Since 2017, America’s national security strategy has focused on great-power competition, and today much of Washington is busy portraying our relationship with China as a new cold war. Obviously, great-power competition remains a crucial aspect of foreign policy, but we must not let it obscure the growing transnational security threats that technology is putting on the agenda.
Power transitions among states are familiar in world politics, but the technology-driven shift of power away from states to transnational actors and global forces brings a new and unfamiliar complexity. Technological change is putting a number of issues—including financial stability, climate change, terrorism, cybercrime and pandemics—on the global agenda at the same time that it tends to weaken governments’ ability to respond.

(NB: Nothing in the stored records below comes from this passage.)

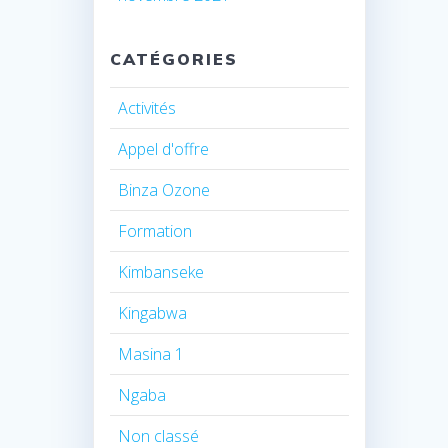
CATÉGORIES
Activités
Appel d'offre
Binza Ozone
Formation
Kimbanseke
Kingabwa
Masina 1
Ngaba
Non classé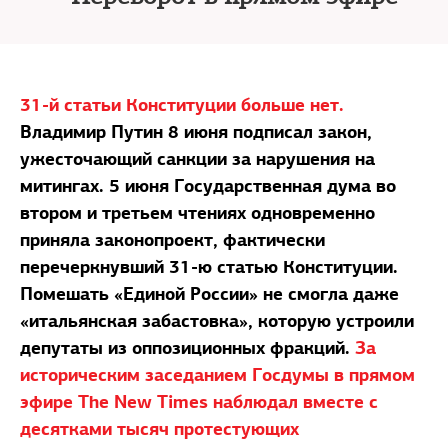
31-й статьи Конституции больше нет.
Владимир Путин 8 июня подписал закон,
ужесточающий санкции за нарушения на
митингах. 5 июня Государственная дума во
втором и третьем чтениях одновременно
приняла законопроект, фактически
перечеркнувший 31-ю статью Конституции.
Помешать «Единой России» не смогла даже
«итальянская забастовка», которую устроили
депутаты из оппозиционных фракций.
За
историческим заседанием Госдумы в прямом
эфире The New Times наблюдал вместе с
десятками тысяч протестующих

The realm of transnational relations outside of government control includes, among others, bankers and criminals electronically transferring funds, terrorists transferring weapons and plans, hackers using social media to disrupt democratic processes, and ecological threats such as pandemics and climate change. Covid-19, for example, has already killed more Americans than died in the Korean, Vietnam and Iraq wars, yet we spent little to prepare for it. Nor will Covid-19 be the last or worst pandemic.
Individuals and private organisations—ranging from WikiLeaks, Facebook and foundations, to terrorists and spontaneous social movements—are all empowered to play direct roles in world politics. The spread of information means that power is more widely distributed, and informal networks can undercut the monopoly of traditional bureaucracy. The speed of online transmission of information means that governments have less control over their agendas and citizens face new vulnerabilities.

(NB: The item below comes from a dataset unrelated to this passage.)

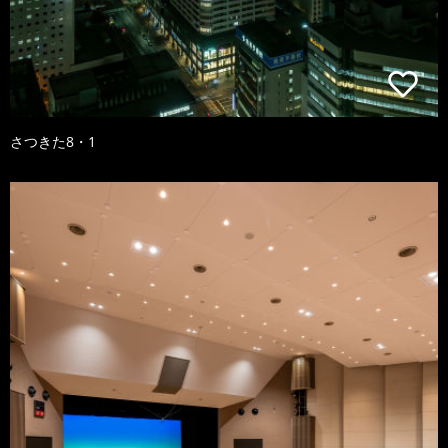
さつきた8・1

Isolation is not an option. America’s two oceans are a less effective guarantee of security than they once were. When the United States bombed Serbia and Iraq in the 1990s, Slobodan Milosevic and Saddam Hussein couldn’t respond against the US homeland. That soon changed. In 1998, President Bill Clinton launched cruise missiles against al-Qaeda targets in Sudan and Afghanistan; three years later, al-Qaeda killed 3,000 people in the US (more than the attack on Pearl Harbor) by turning America’s civilian aircraft into giant cruise missiles.
But the threat need not be physical. America’s electrical grids, air traffic control systems and banks are vulnerable to cyberattacks that can originate anywhere within or outside US borders. Oceans don’t help. An attack could come from 10 kilometres or 10,000 kilometres away.
Democratic freedoms, in addition to infrastructure, are vulnerable to cyberattack. In 2014, when North Korea objected to a Hollywood comedy that mocked its leader, it launched a successful cyberattack that threatened free expression.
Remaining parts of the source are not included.